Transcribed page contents
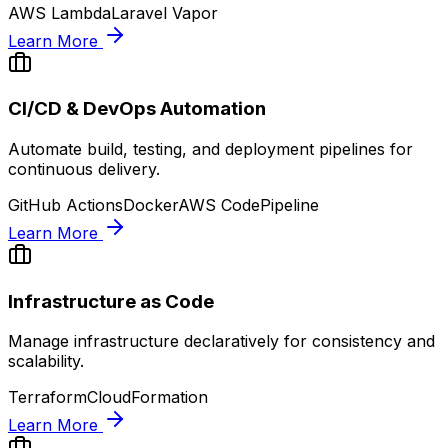
AWS Lambda
Laravel Vapor
Learn More
CI/CD & DevOps Automation
Automate build, testing, and deployment pipelines for
continuous delivery.
GitHub Actions
Docker
AWS CodePipeline
Learn More
Infrastructure as Code
Manage infrastructure declaratively for consistency and
scalability.
Terraform
CloudFormation
Learn More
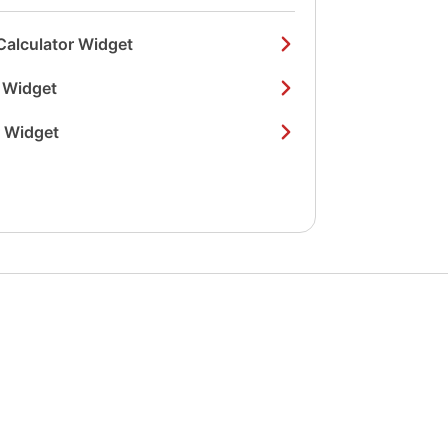
Calculator Widget
 Widget
r Widget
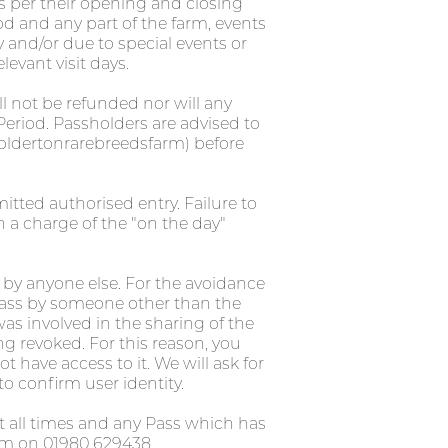
s per their opening and closing
d and any part of the farm, events
y and/or due to special events or
levant visit days.
ll not be refunded nor will any
Period. Passholders are advised to
oldertonrarebreedsfarm) before
tted authorised entry. Failure to
in a charge of the "on the day"
 by anyone else. For the avoidance
Pass by someone other than the
as involved in the sharing of the
ng revoked. For this reason, you
 have access to it. We will ask for
to confirm user identity.
at all times and any Pass which has
rm on 01980 629438.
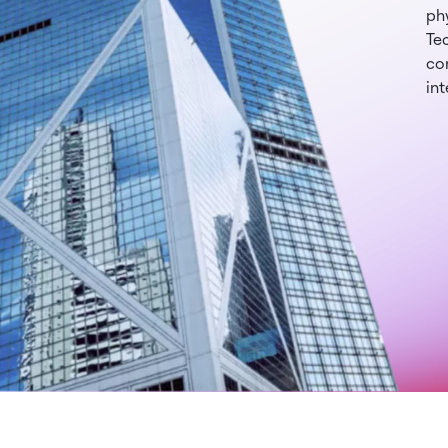
phy
Te
con
int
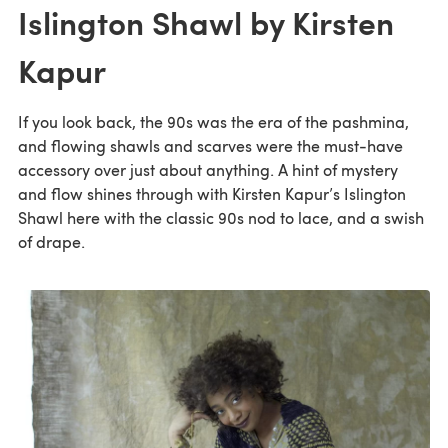
Islington Shawl by Kirsten
Kapur
If you look back, the 90s was the era of the pashmina,
and flowing shawls and scarves were the must-have
accessory over just about anything. A hint of mystery
and flow shines through with Kirsten Kapur’s Islington
Shawl here with the classic 90s nod to lace, and a swish
of drape.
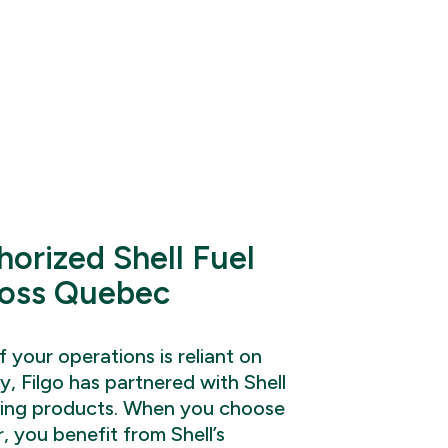
horized Shell Fuel
ross Quebec
 your operations is reliant on
y, Filgo has partnered with Shell
ding products. When you choose
r, you benefit from Shell’s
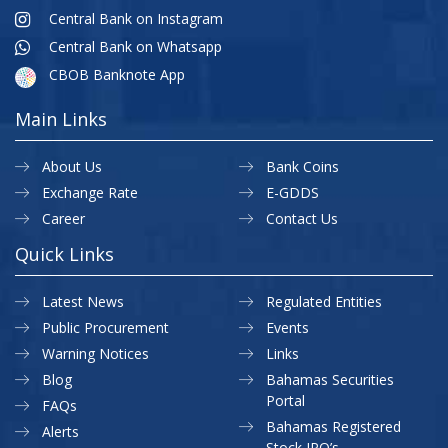
Central Bank on Instagram
Central Bank on Whatsapp
CBOB Banknote App
Main Links
About Us
Bank Coins
Exchange Rate
E-GDDS
Career
Contact Us
Quick Links
Latest News
Regulated Entities
Public Procurement
Events
Warning Notices
Links
Blog
Bahamas Securities
Portal
FAQs
Bahamas Registered
Alerts
Stock IPO’s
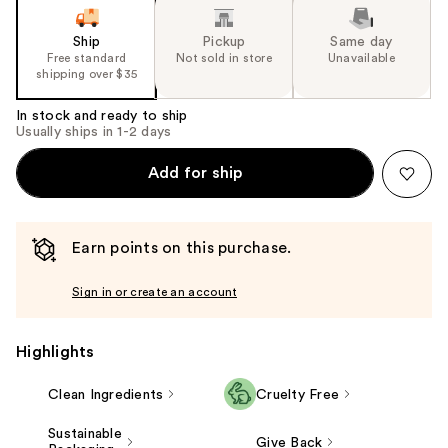
Ship
Pickup
Same day
Free standard
Not sold in store
Unavailable
shipping over $35
In stock and ready to ship
Usually ships in 1-2 days
Add for ship
Earn points on this purchase.
Sign in or create an account
Highlights
Clean Ingredients
Cruelty Free
Sustainable
Give Back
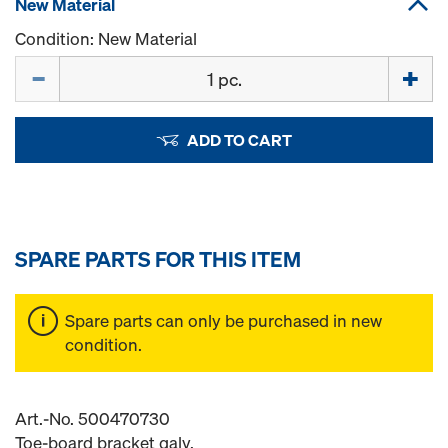
New Material
Condition: New Material
Quantity
ADD TO CART
SPARE PARTS FOR THIS ITEM
Spare parts can only be purchased in new
condition.
Art.-No. 500470730
Toe-board bracket galv.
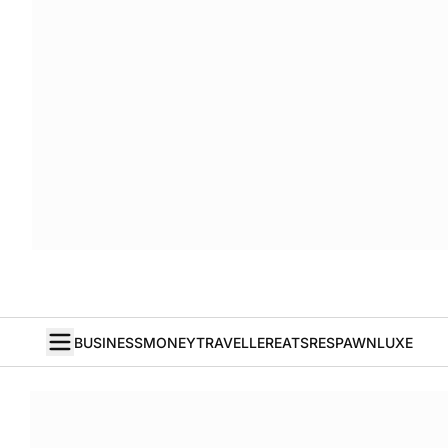
BUSINESS
MONEY
TRAVELLER
EATS
RESPAWN
LUXE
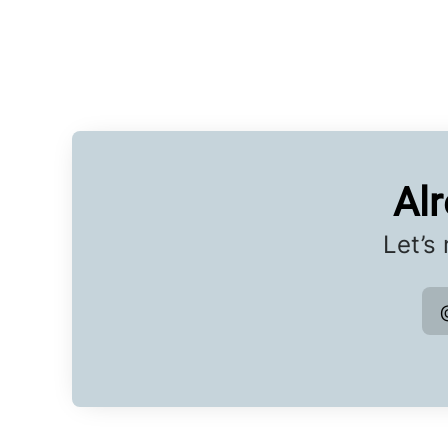
Al
Let’s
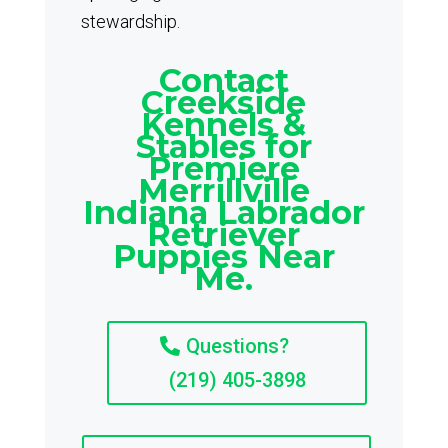
stewardship.
Contact
Creekside
Kennels &
Stables for
Premiere
Merrillville
Indiana Labrador
Retriever
Puppies Near
Me.
Questions?
(219) 405-3898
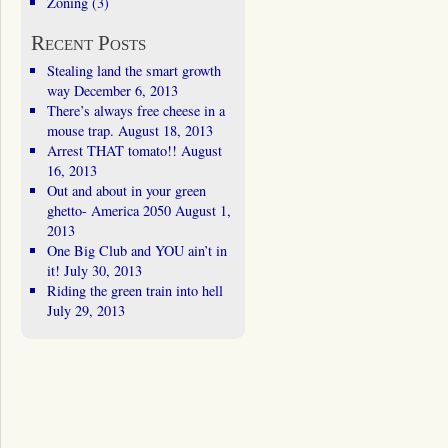
Zoning
(3)
Recent Posts
Stealing land the smart growth
way
December 6, 2013
There’s always free cheese in a
mouse trap.
August 18, 2013
Arrest THAT tomato!!
August
16, 2013
Out and about in your green
ghetto- America 2050
August 1,
2013
One Big Club and YOU ain’t in
it!
July 30, 2013
Riding the green train into hell
July 29, 2013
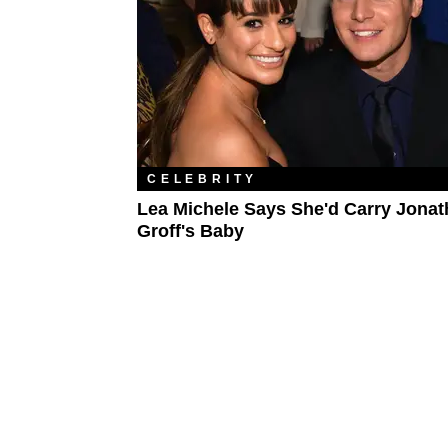
CELEBRITY
Lea Michele Says She'd Carry Jona
Groff's Baby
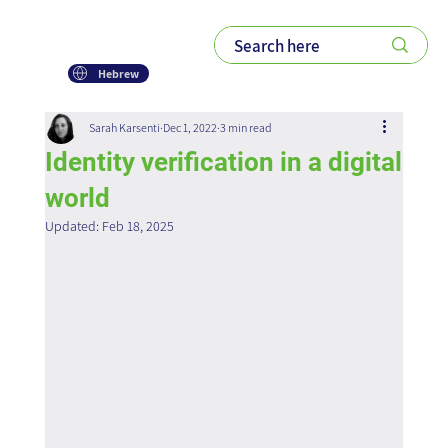
Hebrew
Sarah Karsenti
Dec 1, 2022
3 min read
Identity verification in a digital
world
Updated:
Feb 18, 2025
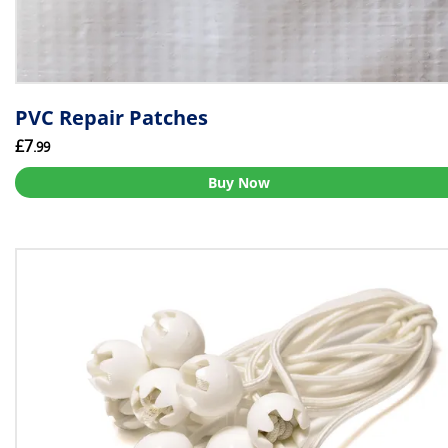
PVC Repair Patches
£7
.99
Buy Now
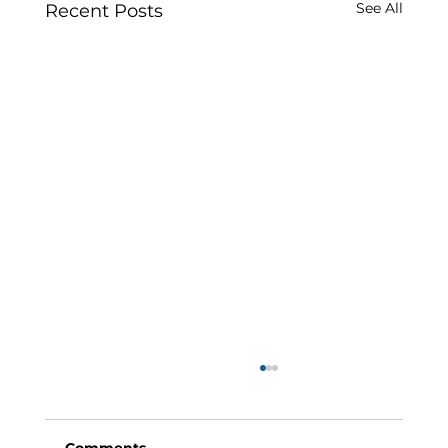
See All
Recent Posts
Comments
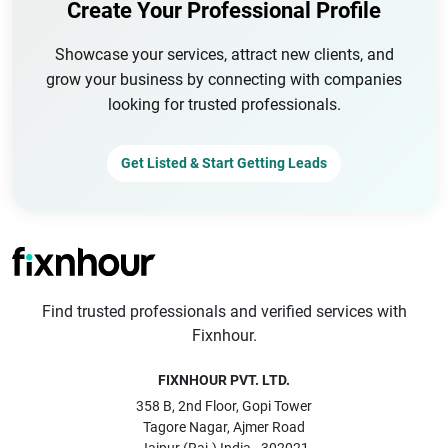
Create Your Professional Profile
Showcase your services, attract new clients, and
grow your business by connecting with companies
looking for trusted professionals.
Get Listed & Start Getting Leads
Find trusted professionals and verified services with
Fixnhour.
FIXNHOUR PVT. LTD.
358 B, 2nd Floor, Gopi Tower
Tagore Nagar, Ajmer Road
Jaipur (Raj.) India - 302021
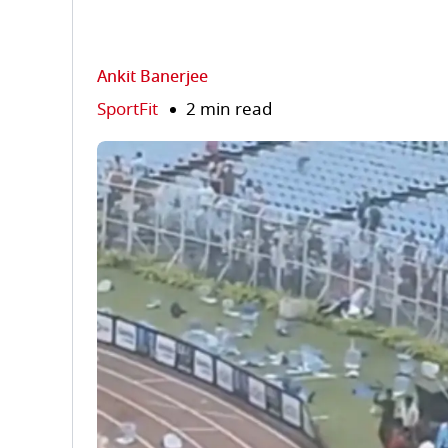
Ankit Banerjee
SportFit
2 min read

▶ **What you have to do**: Retype the lines above exactly, no pictures.

▶ **Your response**:
AWS Lambda
Laravel Vapor
Learn More
CI/CD & DevOps Automation
Automate build, testing, and deployment pipelines for
continuous delivery.
GitHub Actions
Docker
AWS CodePipeline
Learn More
Infrastructure as Code
Manage infrastructure declaratively for consistency and
scalability.
Terraform
CloudFormation
Learn More
Calculator Widget
 Widget
r Widget
s per their opening and closing
d and any part of the farm, events
y and/or due to special events or
levant visit days.
ll not be refunded nor will any
Period. Passholders are advised to
oldertonrarebreedsfarm) before
tted authorised entry. Failure to
in a charge of the "on the day"
 by anyone else. For the avoidance
Pass by someone other than the
as involved in the sharing of the
ng revoked. For this reason, you
 have access to it. We will ask for
to confirm user identity.
at all times and any Pass which has
rm on 01980 629438.
phy
Te
con
int
Islington Shawl by Kirsten
Kapur
If you look back, the 90s was the era of the pashmina,
and flowing shawls and scarves were the must-have
accessory over just about anything. A hint of mystery
and flow shines through with Kirsten Kapur’s Islington
Shawl here with the classic 90s nod to lace, and a swish
of drape.
horized Shell Fuel
ross Quebec
 your operations is reliant on
y, Filgo has partnered with Shell
ding products. When you choose
r, you benefit from Shell’s
Central Bank on Instagram
Central Bank on Whatsapp
CBOB Banknote App
Main Links
About Us
Bank Coins
Exchange Rate
E-GDDS
Career
Contact Us
Quick Links
Latest News
Regulated Entities
Public Procurement
Events
Warning Notices
Links
Blog
Bahamas Securities
Portal
FAQs
Bahamas Registered
Alerts
Stock IPO’s
Ship
Pickup
Same day
Free standard
Not sold in store
Unavailable
shipping over $35
In stock and ready to ship
Usually ships in 1-2 days
Add for ship
Earn points on this purchase.
Sign in or create an account
Highlights
Clean Ingredients
Cruelty Free
Sustainable
Give Back
New Material
Condition: New Material
Quantity
ADD TO CART
SPARE PARTS FOR THIS ITEM
Spare parts can only be purchased in new
condition.
Art.-No. 500470730
Toe-board bracket galv.
BUSINESS
MONEY
TRAVELLER
EATS
RESPAWN
LUXE
Al
Let’s
stewardship.
Contact
Creekside
Kennels &
Stables for
Premiere
Merrillville
Indiana Labrador
Retriever
Puppies Near
Me.
Questions?
(219) 405-3898
Zoning
(3)
Recent Posts
Stealing land the smart growth
way
December 6, 2013
There’s always free cheese in a
mouse trap.
August 18, 2013
Arrest THAT tomato!!
August
16, 2013
Out and about in your green
ghetto- America 2050
August 1,
2013
One Big Club and YOU ain’t in
it!
July 30, 2013
Riding the green train into hell
July 29, 2013
CELEBRITY
Lea Michele Says She'd Carry Jona
Groff's Baby
Hebrew
Sarah Karsenti
Dec 1, 2022
3 min read
Identity verification in a digital
world
Updated:
Feb 18, 2025
PVC Repair Patches
£7
.99
Buy Now
See All
Recent Posts
Comments
Create Your Professional Profile
Showcase your services, attract new clients, and
grow your business by connecting with companies
looking for trusted professionals.
Get Listed & Start Getting Leads
Find trusted professionals and verified services with
Fixnhour.
FIXNHOUR PVT. LTD.
358 B, 2nd Floor, Gopi Tower
Tagore Nagar, Ajmer Road
Jaipur (Raj.) India - 302021
Ankit Banerjee
SportFit
2 min read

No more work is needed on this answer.